Supporting materials (this repo)
| Path | Content |
|---|---|
VERSION |
PoetryMTEB packaging version |
LICENSE |
Academic-use-only notice |
CITATION.cff / CITATION.bib |
Citation metadata |
metadata.json |
Dataset metadata |
label_taxonomy.json |
Label codebook + counts |
splits/train_ids.txt / splits/test_ids.txt |
Split poem_id lists |
checksums.sha256 |
SHA256 of packaged files |
prompts/annotation_prompt_template.md |
Reconstructed annotation guideline template |
scripts/evaluate_fspc.py |
Baseline probe evaluation (accuracy / F1) |
How to load
from datasets import load_dataset
ds = load_dataset("PoetryMTEB/FSPC")
print(ds["train"][0]["poem"])
print(ds["train"][0]["label_name"], ds["train"][0]["label"])
Intended use
- PoetryMTEB / MTEB-style multi-class classification probing of classical Chinese poem embeddings (fine-grained sentiment).

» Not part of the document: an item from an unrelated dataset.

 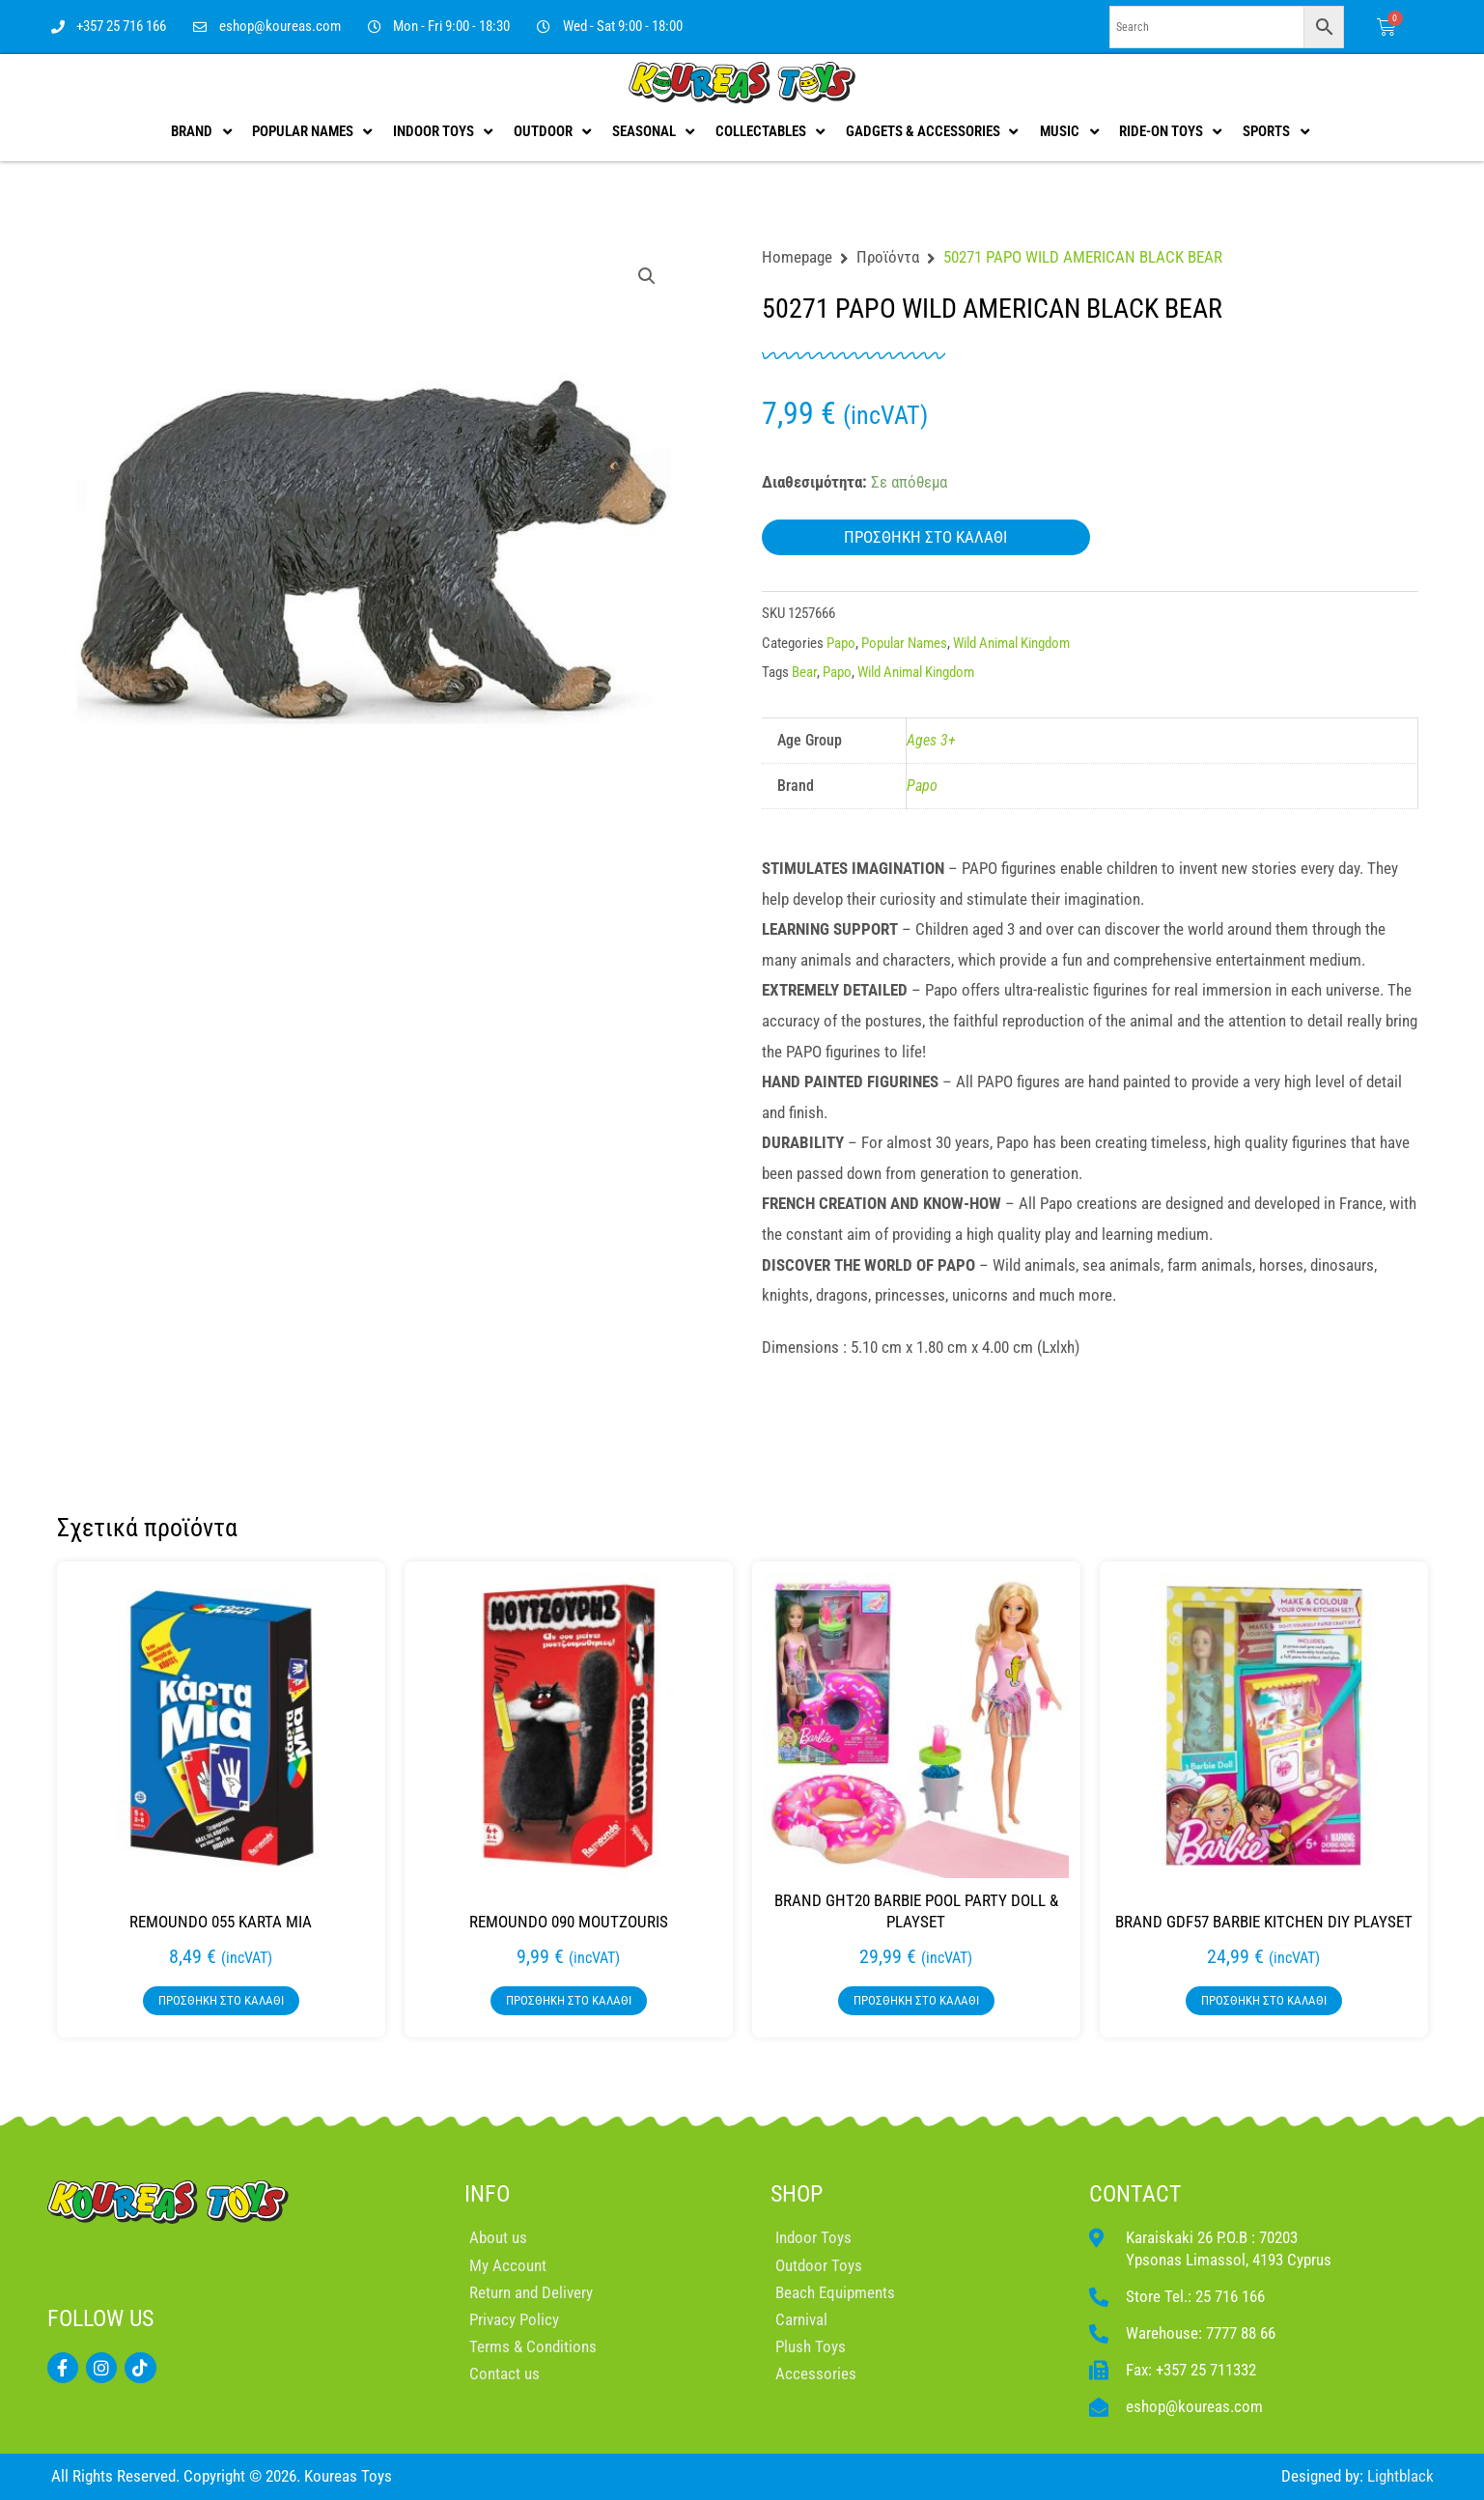 I want to click on CONTACT, so click(x=1135, y=2193).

- Research on implicit sentiment in classical Chinese poetry.
Not for commercial use without permission from the original data providers.
Citation
@inproceedings{chensentiment19,
author = {Huimin Chen and Xiaoyuan Yi and Maosong Sun and Cheng Yang and Wenhao Li and Zhipeng Guo},
title = {Sentiment-Controllable Chinese Poetry Generation},
booktitle = {Proceedings of the Twenty-Eighth International Joint Conference on Artificial Intelligence (IJCAI)},
year = {2019},
address = {Macao, China}
}
Upstream: https://github.com/THUNLP-AIPoet/Datasets/tree/master/FSPC
This Hub packaging: PoetryMTEB/FSPC (version 1.0.0)
License
Redistributed for academic research only, following the THUAIPoet Datasets release note. Please cite the IJCAI 2019 paper when using the data.